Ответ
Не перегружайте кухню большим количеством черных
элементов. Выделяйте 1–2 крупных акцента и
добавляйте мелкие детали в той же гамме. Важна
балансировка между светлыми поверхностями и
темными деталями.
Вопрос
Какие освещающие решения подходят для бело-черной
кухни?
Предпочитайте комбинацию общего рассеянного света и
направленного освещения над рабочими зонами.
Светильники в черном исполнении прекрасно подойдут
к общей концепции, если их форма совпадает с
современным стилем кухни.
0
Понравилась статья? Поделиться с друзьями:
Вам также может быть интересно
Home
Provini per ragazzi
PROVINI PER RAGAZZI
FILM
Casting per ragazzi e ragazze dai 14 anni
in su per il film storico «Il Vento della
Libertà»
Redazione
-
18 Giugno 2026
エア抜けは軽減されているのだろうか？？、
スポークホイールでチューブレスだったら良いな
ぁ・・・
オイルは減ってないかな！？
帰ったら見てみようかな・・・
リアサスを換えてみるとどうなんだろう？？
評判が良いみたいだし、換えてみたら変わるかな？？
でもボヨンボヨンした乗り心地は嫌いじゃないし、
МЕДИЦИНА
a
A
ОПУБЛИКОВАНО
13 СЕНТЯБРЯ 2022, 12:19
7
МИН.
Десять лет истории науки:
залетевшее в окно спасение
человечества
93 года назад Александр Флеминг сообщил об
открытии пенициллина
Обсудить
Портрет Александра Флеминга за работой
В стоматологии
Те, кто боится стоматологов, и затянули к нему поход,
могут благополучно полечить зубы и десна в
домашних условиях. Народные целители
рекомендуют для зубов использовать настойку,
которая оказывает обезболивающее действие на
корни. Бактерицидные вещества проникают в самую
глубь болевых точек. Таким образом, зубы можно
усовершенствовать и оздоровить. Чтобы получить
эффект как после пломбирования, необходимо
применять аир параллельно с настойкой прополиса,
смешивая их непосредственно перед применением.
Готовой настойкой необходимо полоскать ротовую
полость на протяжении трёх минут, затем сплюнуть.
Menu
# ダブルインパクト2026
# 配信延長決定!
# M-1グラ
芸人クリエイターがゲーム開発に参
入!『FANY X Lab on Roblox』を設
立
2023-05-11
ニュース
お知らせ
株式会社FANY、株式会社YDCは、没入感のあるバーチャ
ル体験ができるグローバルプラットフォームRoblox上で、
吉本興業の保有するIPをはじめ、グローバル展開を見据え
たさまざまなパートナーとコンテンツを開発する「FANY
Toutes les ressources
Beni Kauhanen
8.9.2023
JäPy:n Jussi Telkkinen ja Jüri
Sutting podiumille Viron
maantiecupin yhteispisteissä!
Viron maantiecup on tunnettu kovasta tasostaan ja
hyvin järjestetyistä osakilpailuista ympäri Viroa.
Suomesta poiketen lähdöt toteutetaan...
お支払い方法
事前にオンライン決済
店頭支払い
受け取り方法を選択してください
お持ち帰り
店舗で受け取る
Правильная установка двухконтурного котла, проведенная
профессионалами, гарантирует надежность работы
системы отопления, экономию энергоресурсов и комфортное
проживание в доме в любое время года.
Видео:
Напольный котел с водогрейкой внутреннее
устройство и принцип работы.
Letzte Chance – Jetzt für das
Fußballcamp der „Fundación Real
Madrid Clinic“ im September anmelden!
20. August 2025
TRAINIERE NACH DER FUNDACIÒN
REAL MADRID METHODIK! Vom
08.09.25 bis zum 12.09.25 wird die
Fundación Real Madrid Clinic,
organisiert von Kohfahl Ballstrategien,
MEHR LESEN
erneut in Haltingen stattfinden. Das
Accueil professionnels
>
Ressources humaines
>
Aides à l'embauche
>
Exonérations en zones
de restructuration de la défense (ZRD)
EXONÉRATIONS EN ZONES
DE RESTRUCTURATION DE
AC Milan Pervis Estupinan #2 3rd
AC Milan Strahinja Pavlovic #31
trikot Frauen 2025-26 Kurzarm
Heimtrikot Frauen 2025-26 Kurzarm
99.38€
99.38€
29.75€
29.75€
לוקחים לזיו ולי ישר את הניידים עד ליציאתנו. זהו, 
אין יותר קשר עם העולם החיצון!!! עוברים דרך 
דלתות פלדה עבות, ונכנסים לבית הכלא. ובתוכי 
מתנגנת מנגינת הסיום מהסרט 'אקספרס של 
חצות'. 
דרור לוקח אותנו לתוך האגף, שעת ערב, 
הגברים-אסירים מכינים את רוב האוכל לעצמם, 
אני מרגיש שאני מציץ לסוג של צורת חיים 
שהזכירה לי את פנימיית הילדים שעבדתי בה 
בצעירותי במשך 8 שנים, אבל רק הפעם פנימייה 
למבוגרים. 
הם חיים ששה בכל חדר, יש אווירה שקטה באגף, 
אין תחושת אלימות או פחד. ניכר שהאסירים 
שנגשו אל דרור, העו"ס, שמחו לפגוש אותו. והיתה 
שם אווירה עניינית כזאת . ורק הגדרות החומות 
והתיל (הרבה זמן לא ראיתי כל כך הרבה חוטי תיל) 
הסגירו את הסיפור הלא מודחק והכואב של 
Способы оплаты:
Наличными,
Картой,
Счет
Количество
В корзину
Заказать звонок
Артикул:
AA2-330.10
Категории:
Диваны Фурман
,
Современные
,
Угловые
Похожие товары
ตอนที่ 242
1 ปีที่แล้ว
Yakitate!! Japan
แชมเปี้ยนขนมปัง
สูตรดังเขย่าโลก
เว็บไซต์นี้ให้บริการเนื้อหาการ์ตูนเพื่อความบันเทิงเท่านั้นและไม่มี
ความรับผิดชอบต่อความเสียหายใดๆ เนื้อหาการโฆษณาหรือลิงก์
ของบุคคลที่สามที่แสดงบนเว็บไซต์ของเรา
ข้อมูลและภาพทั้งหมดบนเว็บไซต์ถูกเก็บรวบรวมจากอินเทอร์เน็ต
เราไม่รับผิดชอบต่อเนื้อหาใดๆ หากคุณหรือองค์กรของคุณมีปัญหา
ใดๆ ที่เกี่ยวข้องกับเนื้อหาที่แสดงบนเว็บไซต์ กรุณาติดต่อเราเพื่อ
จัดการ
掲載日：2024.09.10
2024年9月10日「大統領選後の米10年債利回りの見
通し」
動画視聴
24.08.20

◆ ABOUT THIS TASK:
Pick out every line above that holds the word "ดชอบต" and copy it.

◆ PROBLEM SOLUTION:
ความรับผิดชอบต่อความเสียหายใดๆ เนื้อหาการโฆษณาหรือลิงก์
เราไม่รับผิดชอบต่อเนื้อหาใดๆ หากคุณหรือองค์กรของคุณมีปัญหา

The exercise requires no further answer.